APKASINDO Papua Selatan Dorong Perlindungan Petani Sawit dan Kemudahan STDB
Sawit Sumbang Pendapatan Negara, Petani Papua Selatan Masih Minim Perhatian-Istimewa.-
DISWAY.ID PAPUA SELATAN - Komoditas kelapa sawit telah lama menjadi salah satu penopang penting perekonomian nasional. Kontribusinya terhadap pendapatan negara tidak hanya datang dari aktivitas ekspor, tetapi juga dari berbagai skema penerimaan negara bukan pajak. Namun di balik besarnya sumbangsih tersebut, perhatian terhadap sektor sawit dinilai belum sepenuhnya dirasakan oleh petani di daerah, termasuk di wilayah Papua Selatan.
Pada tahun 2024, pendapatan negara dari sektor sawit tercatat mencapai sekitar Rp440 triliun yang bersumber dari ekspor, sementara penerimaan negara bukan pajak (PNBP) dari pungutan ekspor sawit berada di angka sekitar Rp25,76 triliun. Meski demikian, kondisi ini belum sejalan dengan perhatian terhadap petani sawit, khususnya dalam aspek administrasi, perlindungan, dan kemitraan usaha.

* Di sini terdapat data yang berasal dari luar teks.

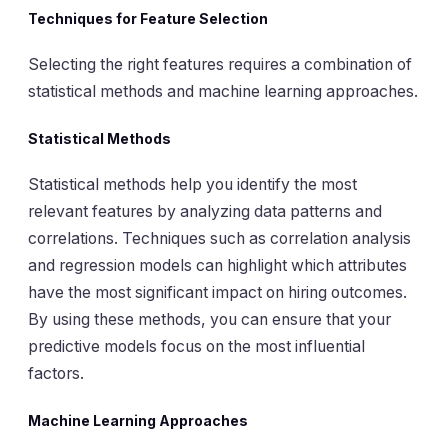
Techniques for Feature Selection
Selecting the right features requires a combination of
statistical methods and machine learning approaches.
Statistical Methods
Statistical methods help you identify the most
relevant features by analyzing data patterns and
correlations. Techniques such as correlation analysis
and regression models can highlight which attributes
have the most significant impact on hiring outcomes.
By using these methods, you can ensure that your
predictive models focus on the most influential
factors.
Machine Learning Approaches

Ketua Dewan Pimpinan Wilayah (DPW) APKASINDO Papua Selatan, Makarius Mekitama, menyampaikan harapannya agar pemerintah memberikan perhatian lebih kepada petani sawit di Papua Selatan. Salah satu hal mendasar yang disorot adalah kemudahan dalam penerbitan Surat Tanda Daftar Usaha Perkebunan untuk Budidaya (STDB).
“Salah satunya yakni kemudahan untuk membuat STDB sawit. Hal ini penting mengingat STDB digunakan untuk berbagai hal,” ungkap Makarius kepada sawitsetara, Minggu (4/1/2026).
Makarius menjelaskan, STDB memiliki peran strategis bagi petani sawit, terutama sebagai salah satu persyaratan untuk mengajukan sertifikasi Indonesian Sustainable Palm Oil (ISPO) maupun sertifikasi Roundtable on Sustainable Palm Oil (RSPO). Oleh karena itu, ia berharap pemerintah dapat memberikan dukungan konkret agar petani tidak mengalami kendala dalam proses penerbitan STDB.
Selain persoalan administrasi, APKASINDO Papua Selatan juga mendorong penguatan kemitraan antara koperasi petani sawit dengan perusahaan-perusahaan yang beroperasi di sekitar kebun masyarakat. Menurut Makarius, kemitraan yang sehat akan memberikan kepastian usaha bagi petani sekaligus mendorong kesejahteraan masyarakat sekitar.
Ia juga menekankan pentingnya jaminan sosial bagi masyarakat yang bekerja di perusahaan sawit. Keberadaan BPJS Kesehatan dan BPJS Ketenagakerjaan dinilai sebagai hak dasar pekerja yang seharusnya dipenuhi oleh perusahaan tempat mereka bekerja.
“Sehingga dalam hal ini saya menghimbau kepada pemerintah Provinsi Papua Selatan, Pemerintah Daerah Kabupaten Merauke, Pemda Kabupaten Boven Digoel agar segera mungkin berkoordinasi dengan DPW APKASINDO Provinsi Papua Selatan untuk membangun koordinasi dan kerja sama kepada seluruh koperasi plasma sawit yang telah bermitra dengan perusahaan dan bekerja sama dengan koperasi,” harap Makarius.
Lebih lanjut, Makarius menyoroti masih adanya perusahaan yang belum membangun kebun plasma bagi masyarakat di sekitar wilayah operasional perusahaan. Padahal, kewajiban pembangunan kebun plasma telah diatur dalam Peraturan Menteri Pertanian Nomor 18 Tahun 2021, yang mewajibkan perusahaan menyediakan kebun plasma sebesar 20 persen untuk masyarakat sekitar.
“Maka dalam hal ini kita berharap kepada pemerintah daerah untuk bisa menertibkan perusahaan-perusahaan yang belum membangun kebun plasma untuk masyarakat sekitar,” ungkapnya.
Di sisi lain, Makarius juga menyayangkan pernyataan Indian Food and Beverage Association (IFBA) yang dinilai merugikan negara-negara produsen sawit, termasuk Indonesia. Narasi negatif terhadap sawit yang terus disebarluaskan melalui berbagai media dinilai menjadi tekanan tersendiri bagi industri sawit nasional.
“Saya berharap kepada pemerintah untuk segera melakukan pembelaan yang berdasarkan fakta dan data positif sawit karena telah menyumbang pendapatan untuk negara ini,” pungkas Makarius.